Now, even bigger troubles may lie ahead.

Florida state Rep. Vernon Peeples has launched an investigation into a loan guarantee deal between the Astronauts Memorial Foundation, the nonprofit citizens group that raised $6.2 million to pay for the monument, and a private Houston firm that is marketing “Space Shots” trading cards. The firm, Space Ventures Inc., is headed by Edward White III, whose father, Edward White II, died with two fellow Apollo crew members in a launch pad fire in January, 1967.

In exchange for guaranteeing a $160,000 bank loan to Space Ventures, the foundation is to receive 25% of the profits from sales of the trading cards.

Asked if he suspected wrongdoing, Peeples, chairman of the Florida House Transportation Committee, replied: “Do I think they’ve stolen any money?

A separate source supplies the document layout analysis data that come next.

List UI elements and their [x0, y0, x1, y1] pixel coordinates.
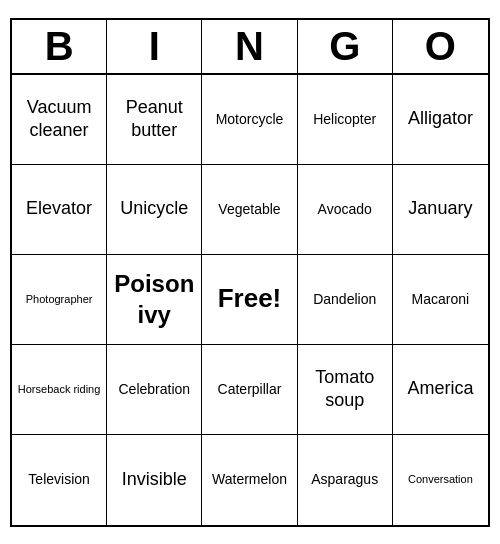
- cell-text: Invisible: [122, 468, 187, 491]
- bingo-cell[interactable]: Peanut butter: [107, 75, 202, 165]
- cell-text: Poison ivy: [111, 268, 197, 330]
- cell-text: Celebration: [118, 380, 190, 398]
- bingo-cell[interactable]: Motorcycle: [202, 75, 297, 165]
- bingo-cell[interactable]: Helicopter: [298, 75, 393, 165]
- bingo-cell[interactable]: Vacuum cleaner: [12, 75, 107, 165]
- cell-text: Avocado: [318, 200, 372, 218]
- cell-text: Horseback riding: [18, 382, 101, 396]
- cell-text: Watermelon: [212, 470, 287, 488]
- bingo-cell[interactable]: Dandelion: [298, 255, 393, 345]
- cell-text: Tomato soup: [302, 366, 388, 413]
- cell-text: January: [408, 197, 472, 220]
- bingo-cell[interactable]: Invisible: [107, 435, 202, 525]
- cell-text: Unicycle: [120, 197, 188, 220]
- bingo-cell[interactable]: Vegetable: [202, 165, 297, 255]
- cell-text: Photographer: [26, 292, 93, 306]
- cell-text: Elevator: [26, 197, 92, 220]
- bingo-cell[interactable]: Photographer: [12, 255, 107, 345]
- cell-text: Caterpillar: [218, 380, 282, 398]
- cell-text: Peanut butter: [111, 96, 197, 143]
- bingo-cell[interactable]: Avocado: [298, 165, 393, 255]
- cell-text: Alligator: [408, 107, 473, 130]
- bingo-cell[interactable]: Elevator: [12, 165, 107, 255]
- bingo-cell[interactable]: America: [393, 345, 488, 435]
- cell-text: Motorcycle: [216, 110, 284, 128]
- bingo-cell[interactable]: Celebration: [107, 345, 202, 435]
- bingo-cell[interactable]: Watermelon: [202, 435, 297, 525]
- bingo-cell[interactable]: Horseback riding: [12, 345, 107, 435]
- cell-text: Dandelion: [313, 290, 376, 308]
- bingo-header: BINGO: [12, 20, 488, 75]
- bingo-grid: Vacuum cleanerPeanut butterMotorcycleHel…: [12, 75, 488, 525]
- cell-text: America: [407, 377, 473, 400]
- bingo-cell[interactable]: Unicycle: [107, 165, 202, 255]
- bingo-card: BINGO Vacuum cleanerPeanut butterMotorcy…: [10, 18, 490, 527]
- bingo-cell[interactable]: Macaroni: [393, 255, 488, 345]
- cell-text: Helicopter: [313, 110, 376, 128]
- bingo-cell[interactable]: Television: [12, 435, 107, 525]
- bingo-cell[interactable]: Poison ivy: [107, 255, 202, 345]
- bingo-cell[interactable]: Alligator: [393, 75, 488, 165]
- cell-text: Free!: [218, 282, 282, 316]
- bingo-cell[interactable]: Asparagus: [298, 435, 393, 525]
- cell-text: Asparagus: [311, 470, 378, 488]
- cell-text: Vacuum cleaner: [16, 96, 102, 143]
- header-letter: I: [107, 20, 202, 73]
- cell-text: Macaroni: [412, 290, 470, 308]
- cell-text: Vegetable: [218, 200, 280, 218]
- bingo-cell[interactable]: January: [393, 165, 488, 255]
- header-letter: B: [12, 20, 107, 73]
- header-letter: N: [202, 20, 297, 73]
- bingo-cell[interactable]: Tomato soup: [298, 345, 393, 435]
- bingo-cell[interactable]: Caterpillar: [202, 345, 297, 435]
- cell-text: Television: [28, 470, 89, 488]
- header-letter: G: [298, 20, 393, 73]
- cell-text: Conversation: [408, 472, 473, 486]
- bingo-cell[interactable]: Free!: [202, 255, 297, 345]
- header-letter: O: [393, 20, 488, 73]
- bingo-cell[interactable]: Conversation: [393, 435, 488, 525]
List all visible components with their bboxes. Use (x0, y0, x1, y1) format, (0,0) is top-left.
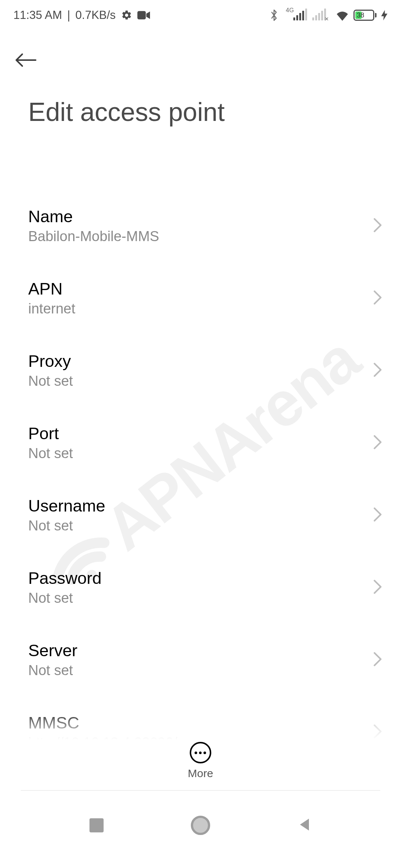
setting-row-password[interactable]: Password Not set (28, 551, 383, 623)
bluetooth-icon (269, 9, 279, 21)
battery-indicator: 38 (353, 10, 376, 21)
setting-row-name[interactable]: Name Babilon-Mobile-MMS (28, 189, 383, 262)
circle-icon (191, 816, 210, 835)
back-button[interactable] (15, 45, 45, 75)
setting-label: Port (28, 424, 73, 443)
system-nav-bar (0, 794, 401, 868)
chevron-right-icon (372, 290, 383, 307)
more-label: More (188, 767, 213, 780)
gear-icon (121, 10, 132, 21)
status-time: 11:35 AM (13, 9, 62, 22)
setting-label: Password (28, 569, 102, 588)
setting-row-username[interactable]: Username Not set (28, 479, 383, 551)
app-bar (0, 30, 401, 75)
settings-list: Name Babilon-Mobile-MMS APN internet Pro… (0, 174, 401, 789)
svg-rect-0 (137, 11, 146, 20)
setting-value: Not set (28, 662, 78, 678)
video-camera-icon (137, 10, 150, 20)
setting-value: Not set (28, 518, 105, 534)
more-button[interactable]: More (188, 742, 213, 780)
bottom-action-bar: More (0, 707, 401, 789)
setting-label: Proxy (28, 352, 73, 371)
status-bar-right: 4G ✕ 38 (269, 9, 388, 21)
chevron-right-icon (372, 651, 383, 668)
no-sim-x-icon: ✕ (325, 16, 329, 22)
more-icon (190, 742, 211, 763)
chevron-right-icon (372, 217, 383, 234)
setting-row-server[interactable]: Server Not set (28, 623, 383, 696)
signal-bars-no-sim-icon (312, 10, 326, 20)
charging-bolt-icon (381, 10, 388, 20)
setting-row-port[interactable]: Port Not set (28, 406, 383, 479)
setting-value: Babilon-Mobile-MMS (28, 228, 159, 244)
signal-primary: 4G (284, 10, 307, 20)
setting-label: Name (28, 207, 159, 226)
setting-label: Server (28, 641, 78, 660)
setting-row-apn[interactable]: APN internet (28, 262, 383, 334)
chevron-right-icon (372, 507, 383, 524)
signal-4g-label: 4G (286, 7, 294, 14)
signal-secondary: ✕ (312, 10, 331, 20)
setting-value: internet (28, 301, 75, 317)
status-bar-left: 11:35 AM | 0.7KB/s (13, 9, 150, 22)
nav-recents-button[interactable] (82, 811, 111, 840)
nav-back-button[interactable] (290, 811, 319, 840)
status-separator: | (67, 9, 70, 22)
bottom-divider (21, 790, 380, 791)
setting-label: APN (28, 279, 75, 299)
triangle-left-icon (297, 817, 312, 834)
setting-label: Username (28, 496, 105, 516)
setting-row-proxy[interactable]: Proxy Not set (28, 334, 383, 406)
setting-value: Not set (28, 590, 102, 606)
nav-home-button[interactable] (186, 811, 215, 840)
status-data-rate: 0.7KB/s (75, 9, 116, 22)
chevron-right-icon (372, 434, 383, 451)
page-title: Edit access point (0, 75, 401, 134)
chevron-right-icon (372, 579, 383, 596)
status-bar: 11:35 AM | 0.7KB/s 4G ✕ (0, 0, 401, 30)
chevron-right-icon (372, 362, 383, 379)
wifi-icon (336, 10, 349, 21)
square-icon (89, 818, 104, 832)
setting-value: Not set (28, 445, 73, 461)
setting-value: Not set (28, 373, 73, 389)
battery-percent: 38 (357, 11, 364, 19)
signal-bars-icon (293, 10, 307, 20)
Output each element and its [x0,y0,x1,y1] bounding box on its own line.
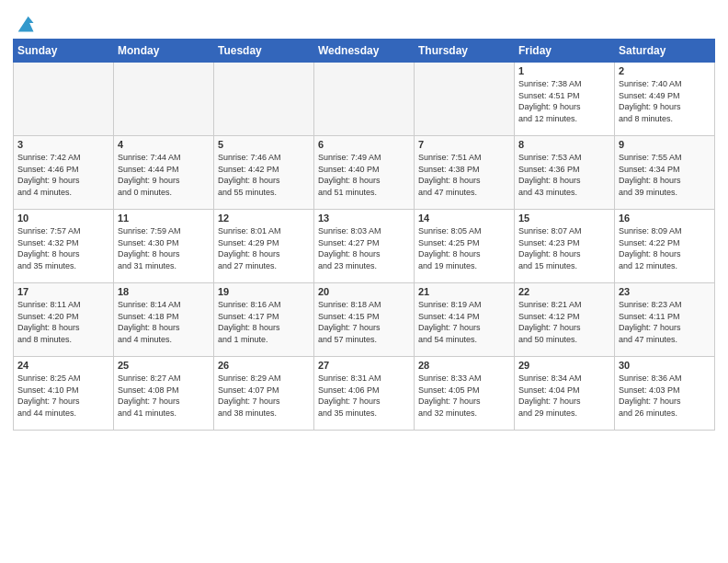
calendar-cell: 5Sunrise: 7:46 AM Sunset: 4:42 PM Daylig… [214,136,314,210]
day-info: Sunrise: 7:53 AM Sunset: 4:36 PM Dayligh… [518,152,610,198]
day-number: 12 [218,213,310,224]
weekday-monday: Monday [114,40,214,63]
day-info: Sunrise: 8:36 AM Sunset: 4:03 PM Dayligh… [619,373,711,419]
calendar-cell [214,63,314,136]
calendar-cell [14,63,114,136]
calendar-cell: 15Sunrise: 8:07 AM Sunset: 4:23 PM Dayli… [515,210,615,283]
week-row-0: 1Sunrise: 7:38 AM Sunset: 4:51 PM Daylig… [14,63,715,136]
day-info: Sunrise: 7:49 AM Sunset: 4:40 PM Dayligh… [318,152,410,198]
day-number: 14 [418,213,510,224]
calendar-cell: 22Sunrise: 8:21 AM Sunset: 4:12 PM Dayli… [515,283,615,357]
day-number: 18 [118,286,210,297]
weekday-tuesday: Tuesday [214,40,314,63]
calendar-cell: 24Sunrise: 8:25 AM Sunset: 4:10 PM Dayli… [14,357,114,431]
weekday-sunday: Sunday [14,40,114,63]
calendar-cell: 13Sunrise: 8:03 AM Sunset: 4:27 PM Dayli… [314,210,415,283]
day-number: 5 [218,139,310,150]
calendar-cell: 29Sunrise: 8:34 AM Sunset: 4:04 PM Dayli… [515,357,615,431]
calendar-cell: 1Sunrise: 7:38 AM Sunset: 4:51 PM Daylig… [515,63,615,136]
day-info: Sunrise: 7:44 AM Sunset: 4:44 PM Dayligh… [118,152,210,198]
calendar-cell: 2Sunrise: 7:40 AM Sunset: 4:49 PM Daylig… [615,63,715,136]
calendar-cell: 6Sunrise: 7:49 AM Sunset: 4:40 PM Daylig… [314,136,415,210]
calendar: SundayMondayTuesdayWednesdayThursdayFrid… [13,39,715,431]
weekday-row: SundayMondayTuesdayWednesdayThursdayFrid… [14,40,715,63]
day-number: 17 [17,286,109,297]
day-info: Sunrise: 7:55 AM Sunset: 4:34 PM Dayligh… [619,152,711,198]
calendar-cell: 11Sunrise: 7:59 AM Sunset: 4:30 PM Dayli… [114,210,214,283]
weekday-thursday: Thursday [415,40,515,63]
day-info: Sunrise: 8:11 AM Sunset: 4:20 PM Dayligh… [17,299,109,345]
day-info: Sunrise: 8:29 AM Sunset: 4:07 PM Dayligh… [218,373,310,419]
day-number: 2 [619,65,711,76]
week-row-3: 17Sunrise: 8:11 AM Sunset: 4:20 PM Dayli… [14,283,715,357]
calendar-cell: 23Sunrise: 8:23 AM Sunset: 4:11 PM Dayli… [615,283,715,357]
day-info: Sunrise: 8:31 AM Sunset: 4:06 PM Dayligh… [318,373,410,419]
calendar-cell: 17Sunrise: 8:11 AM Sunset: 4:20 PM Dayli… [14,283,114,357]
day-info: Sunrise: 7:59 AM Sunset: 4:30 PM Dayligh… [118,225,210,271]
day-number: 1 [518,65,610,76]
calendar-cell: 14Sunrise: 8:05 AM Sunset: 4:25 PM Dayli… [415,210,515,283]
calendar-cell [415,63,515,136]
day-info: Sunrise: 8:07 AM Sunset: 4:23 PM Dayligh… [518,225,610,271]
calendar-cell: 12Sunrise: 8:01 AM Sunset: 4:29 PM Dayli… [214,210,314,283]
day-info: Sunrise: 7:42 AM Sunset: 4:46 PM Dayligh… [17,152,109,198]
day-info: Sunrise: 8:01 AM Sunset: 4:29 PM Dayligh… [218,225,310,271]
weekday-saturday: Saturday [615,40,715,63]
day-info: Sunrise: 8:14 AM Sunset: 4:18 PM Dayligh… [118,299,210,345]
header [13,9,715,33]
day-number: 3 [17,139,109,150]
calendar-cell: 18Sunrise: 8:14 AM Sunset: 4:18 PM Dayli… [114,283,214,357]
calendar-cell [314,63,415,136]
day-number: 15 [518,213,610,224]
calendar-cell: 10Sunrise: 7:57 AM Sunset: 4:32 PM Dayli… [14,210,114,283]
weekday-friday: Friday [515,40,615,63]
day-info: Sunrise: 8:25 AM Sunset: 4:10 PM Dayligh… [17,373,109,419]
day-number: 19 [218,286,310,297]
day-number: 10 [17,213,109,224]
svg-marker-0 [18,17,34,32]
week-row-4: 24Sunrise: 8:25 AM Sunset: 4:10 PM Dayli… [14,357,715,431]
day-number: 22 [518,286,610,297]
day-info: Sunrise: 7:46 AM Sunset: 4:42 PM Dayligh… [218,152,310,198]
calendar-body: 1Sunrise: 7:38 AM Sunset: 4:51 PM Daylig… [14,63,715,431]
page-container: SundayMondayTuesdayWednesdayThursdayFrid… [0,0,728,440]
day-number: 6 [318,139,410,150]
day-info: Sunrise: 7:38 AM Sunset: 4:51 PM Dayligh… [518,78,610,124]
day-number: 28 [418,360,510,371]
calendar-cell: 4Sunrise: 7:44 AM Sunset: 4:44 PM Daylig… [114,136,214,210]
calendar-cell: 28Sunrise: 8:33 AM Sunset: 4:05 PM Dayli… [415,357,515,431]
day-number: 23 [619,286,711,297]
day-info: Sunrise: 8:18 AM Sunset: 4:15 PM Dayligh… [318,299,410,345]
calendar-cell: 20Sunrise: 8:18 AM Sunset: 4:15 PM Dayli… [314,283,415,357]
day-number: 24 [17,360,109,371]
day-info: Sunrise: 8:21 AM Sunset: 4:12 PM Dayligh… [518,299,610,345]
day-number: 27 [318,360,410,371]
day-number: 8 [518,139,610,150]
day-number: 16 [619,213,711,224]
calendar-header: SundayMondayTuesdayWednesdayThursdayFrid… [14,40,715,63]
day-number: 26 [218,360,310,371]
day-info: Sunrise: 8:34 AM Sunset: 4:04 PM Dayligh… [518,373,610,419]
week-row-2: 10Sunrise: 7:57 AM Sunset: 4:32 PM Dayli… [14,210,715,283]
day-info: Sunrise: 8:27 AM Sunset: 4:08 PM Dayligh… [118,373,210,419]
calendar-cell: 26Sunrise: 8:29 AM Sunset: 4:07 PM Dayli… [214,357,314,431]
day-number: 30 [619,360,711,371]
day-number: 7 [418,139,510,150]
calendar-cell: 21Sunrise: 8:19 AM Sunset: 4:14 PM Dayli… [415,283,515,357]
day-number: 11 [118,213,210,224]
day-info: Sunrise: 8:09 AM Sunset: 4:22 PM Dayligh… [619,225,711,271]
day-info: Sunrise: 7:40 AM Sunset: 4:49 PM Dayligh… [619,78,711,124]
day-info: Sunrise: 8:05 AM Sunset: 4:25 PM Dayligh… [418,225,510,271]
calendar-cell: 27Sunrise: 8:31 AM Sunset: 4:06 PM Dayli… [314,357,415,431]
day-number: 20 [318,286,410,297]
calendar-cell: 30Sunrise: 8:36 AM Sunset: 4:03 PM Dayli… [615,357,715,431]
day-info: Sunrise: 7:57 AM Sunset: 4:32 PM Dayligh… [17,225,109,271]
day-number: 29 [518,360,610,371]
calendar-cell: 7Sunrise: 7:51 AM Sunset: 4:38 PM Daylig… [415,136,515,210]
calendar-cell [114,63,214,136]
day-number: 9 [619,139,711,150]
logo [13,13,35,33]
weekday-wednesday: Wednesday [314,40,415,63]
calendar-cell: 3Sunrise: 7:42 AM Sunset: 4:46 PM Daylig… [14,136,114,210]
day-number: 21 [418,286,510,297]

No. Do I think there’s been misuse of money? Yes.”

Other lawmakers have also said they are more concerned about the appearance of wrongdoing than any actual malfeasance. Ben Everidge, who was president of the foundation when the deal was made, is now a consultant to Space Ventures and will profit from the sales. David E. Walsh, the foundation treasurer and a board member, is a senior vice president of SunBank, which made the loan to Space Ventures.

Said Peeples: “I haven’t been satisfied with the way it was set up in beginning.” He said he has ordered his staff to begin an audit of the foundation’s books.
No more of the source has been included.